La noche fue una dolorosa danza de silencio que les dio un relámpago de paz. Al
amanecer, con el bullicio de los pájaros, despertaron. Debía terminar con los
trámites burocráticos. Era el único heredero y no podía dejar sola a su tía.
Salieron con la esperanza de acabar rápido y
poder regresar a la capital. Atravesar las calles fue un suplicio. Le llegaban
abrazos de dudosa condolencia, pedidos de autógrafos y amigos que no conocía,
que le hacían mil invitaciones. Debía mostrarse triste y compungido. Hasta
llegar a la oficina del municipio, la tortura se fue incrementando.
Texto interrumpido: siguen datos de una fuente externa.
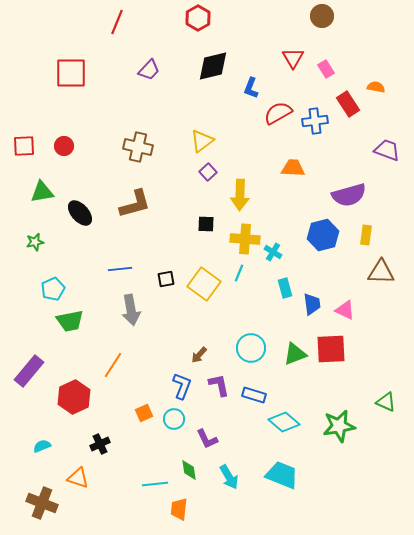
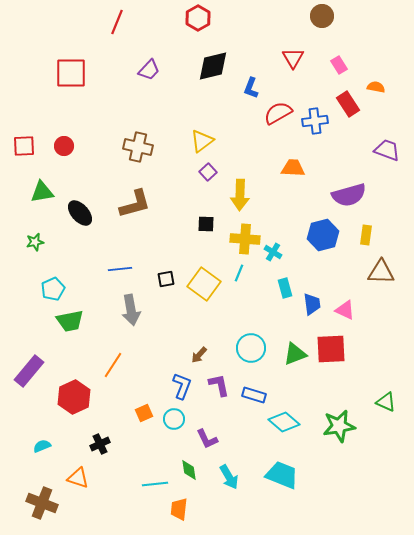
pink rectangle at (326, 69): moved 13 px right, 4 px up
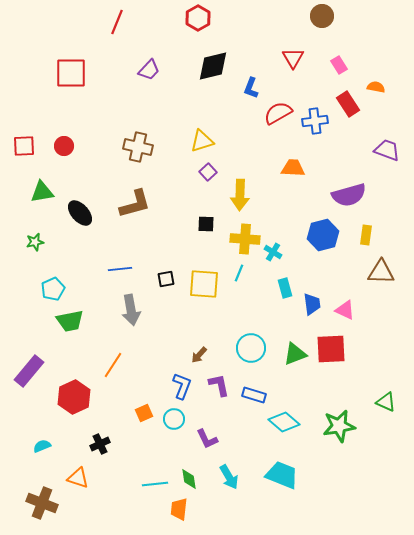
yellow triangle at (202, 141): rotated 20 degrees clockwise
yellow square at (204, 284): rotated 32 degrees counterclockwise
green diamond at (189, 470): moved 9 px down
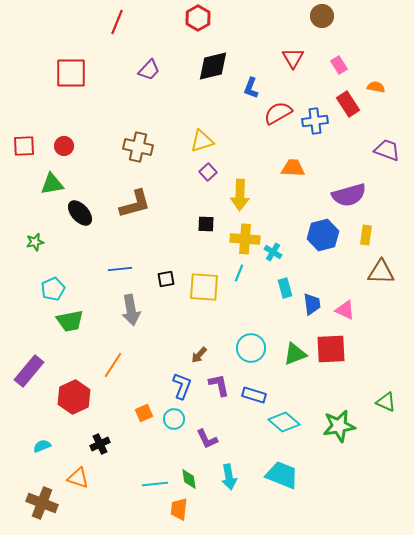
green triangle at (42, 192): moved 10 px right, 8 px up
yellow square at (204, 284): moved 3 px down
cyan arrow at (229, 477): rotated 20 degrees clockwise
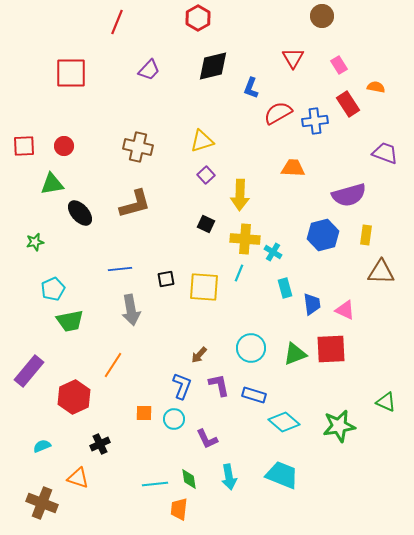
purple trapezoid at (387, 150): moved 2 px left, 3 px down
purple square at (208, 172): moved 2 px left, 3 px down
black square at (206, 224): rotated 24 degrees clockwise
orange square at (144, 413): rotated 24 degrees clockwise
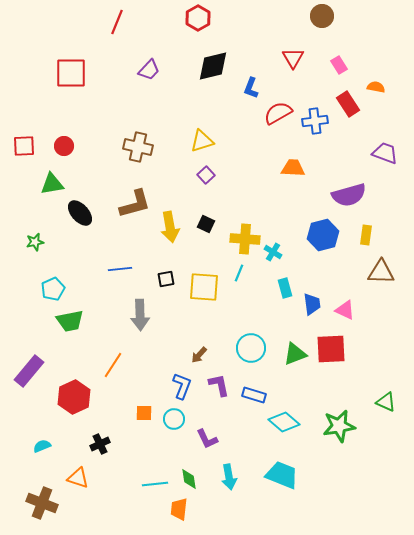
yellow arrow at (240, 195): moved 70 px left, 32 px down; rotated 12 degrees counterclockwise
gray arrow at (131, 310): moved 9 px right, 5 px down; rotated 8 degrees clockwise
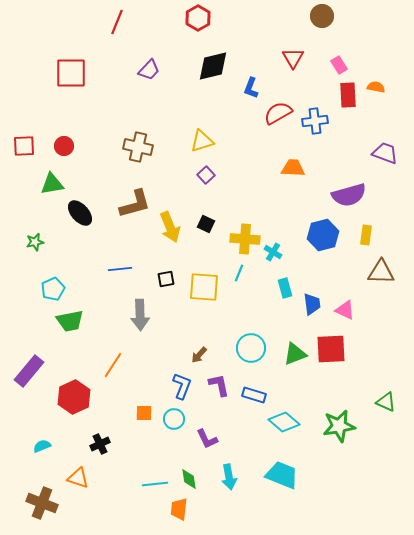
red rectangle at (348, 104): moved 9 px up; rotated 30 degrees clockwise
yellow arrow at (170, 227): rotated 12 degrees counterclockwise
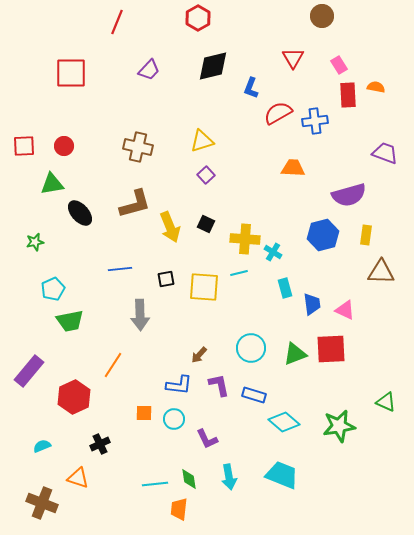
cyan line at (239, 273): rotated 54 degrees clockwise
blue L-shape at (182, 386): moved 3 px left, 1 px up; rotated 76 degrees clockwise
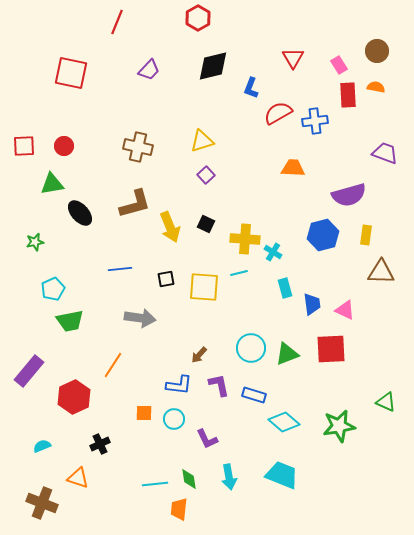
brown circle at (322, 16): moved 55 px right, 35 px down
red square at (71, 73): rotated 12 degrees clockwise
gray arrow at (140, 315): moved 3 px down; rotated 80 degrees counterclockwise
green triangle at (295, 354): moved 8 px left
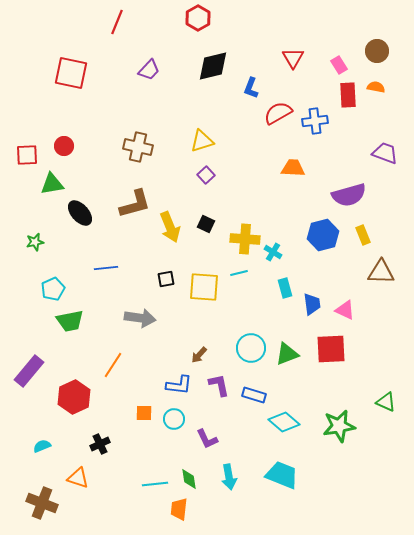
red square at (24, 146): moved 3 px right, 9 px down
yellow rectangle at (366, 235): moved 3 px left; rotated 30 degrees counterclockwise
blue line at (120, 269): moved 14 px left, 1 px up
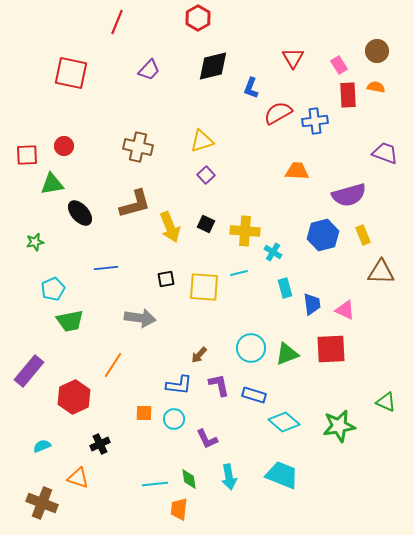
orange trapezoid at (293, 168): moved 4 px right, 3 px down
yellow cross at (245, 239): moved 8 px up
Indudablemente era un personaje exitoso y todos querían tener contacto con él.
Cuando ingresaron al
pequeño recinto, el corazón le dio un salto. Allí con un jean y una remera
negra escotada, estaba ella. El cabello suelto sobre la espalda cubría parte de
su cintura. Estaba más delgada. La mujer se volvió para mirarlo y recorrió su
piel, con la minuciosa libertad de una muchacha a la que le sobraba tiempo. Se
acercó resuelta, y dándole un sonoro beso en la mejilla, se abrazó llorando
sobre su pecho varonil. Nunca sabría si por Juvenal recién muerto, por la
muerte de su padre o por el amor que habían vivido en secreto. Daniel, se
evaporó. Los oficinistas salieron del lugar dejándolos solos. Sin pudor Analía, le suplicó que la sacara del
pueblo. Quería irse con él. Con asombro, Gastón, sintió que ya no la amaba y
separándola de su pecho la contempló un instante y la alejó de sí, sin decir
palabras. Ella, llorando, salió y corrió
por la calle perdiéndose a la mirada de los transeúntes. El, continuó llenando
los papeles que se movían jugueteando sobre el escritorio con el aire de un
viejo ventilador de techo que rezongaba desde temprano en la sala.